Daredevil bringt den Mann ohne Angst auf die Leinwand, indem es sich an Frank Millers Kultserie orientiert und Elektra, Bullseye und den Kingpin zusammenbringt. Der Film blieb dem düsteren Universum der Figur treu, verdichtete jedoch mehrere Handlungsstränge und teilte sich, bevor er teilweise rehabilitiert wurde. Sowohl für den Leser als auch für den Sammler ist es eine Einladung, Daredevil #1 und Millers Lauf zu entdecken.
Häufig gestellte Fragen
Aus Daredevil #1 (1964), erstellt von Stan Lee und Bill Everett. Matt Murdock, der als Kind blind war, sieht seine anderen Sinne geschärft und bekämpft nachts das Verbrechen. Der Film kehrt getreu zu seinen Ursprüngen zurück und greift auf Frank Millers düsteren Lauf auf.
Matts Jugendliebe wurde zum Attentäter und trat in Daredevil #168 (1981) von Frank Miller auf. Seine tragische Beziehung zu Daredevil prägt den Film. Jennifer Garner spielt ihn, was ihr 2005 ihren eigenen Film einbrachte.
Teilweise: Er erschien in Daredevil Nr. 131 (1975) und ist ein unfehlbarer Killer, der jedes Objekt in eine Waffe verwandeln kann. Der Film erfindet ihn als exzentrischen Iren (Colin Farrell) neu, behält aber seine mörderische Gabe und seine Rivalität mit dem Helden bei.

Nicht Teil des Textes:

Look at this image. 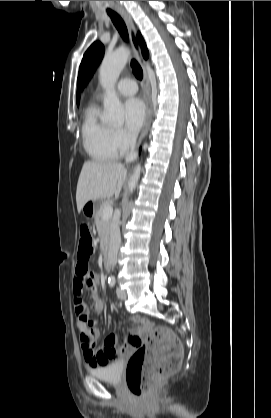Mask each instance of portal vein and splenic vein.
<instances>
[{
    "mask_svg": "<svg viewBox=\"0 0 271 418\" xmlns=\"http://www.w3.org/2000/svg\"><path fill=\"white\" fill-rule=\"evenodd\" d=\"M112 213H113V208H112V206H111L110 204H109V205H106V206L104 207V209H103V212H102V218H103L104 220H107V219L111 218Z\"/></svg>",
    "mask_w": 271,
    "mask_h": 418,
    "instance_id": "obj_1",
    "label": "portal vein and splenic vein"
}]
</instances>
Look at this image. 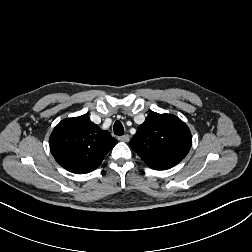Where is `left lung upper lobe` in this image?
Listing matches in <instances>:
<instances>
[{
  "label": "left lung upper lobe",
  "mask_w": 252,
  "mask_h": 252,
  "mask_svg": "<svg viewBox=\"0 0 252 252\" xmlns=\"http://www.w3.org/2000/svg\"><path fill=\"white\" fill-rule=\"evenodd\" d=\"M192 136L187 125L175 115L150 113L138 127L129 146L152 169L179 163L189 152Z\"/></svg>",
  "instance_id": "obj_1"
}]
</instances>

Definierend: Sein Lauf in den 1980er Jahren verwandelte Daredevil in eine dunkle und tragische Figur, die in einer gewalttätigen Höllenküche verwurzelt ist. Es stellte Elektra vor und befasste sich eingehender mit dem Kingpin. Der Film ist direkt von diesem Universum, dem Gipfel des Comics, inspiriert.
Daredevil #1 (1964, The Hero) und Daredevil #168 (1981, Elektra) sind zwei Hauptschlüssel. Daredevil #131 (Bullseye) und Millers Lauf, darunter „Born Again“ (1986), sind weitere Ziele.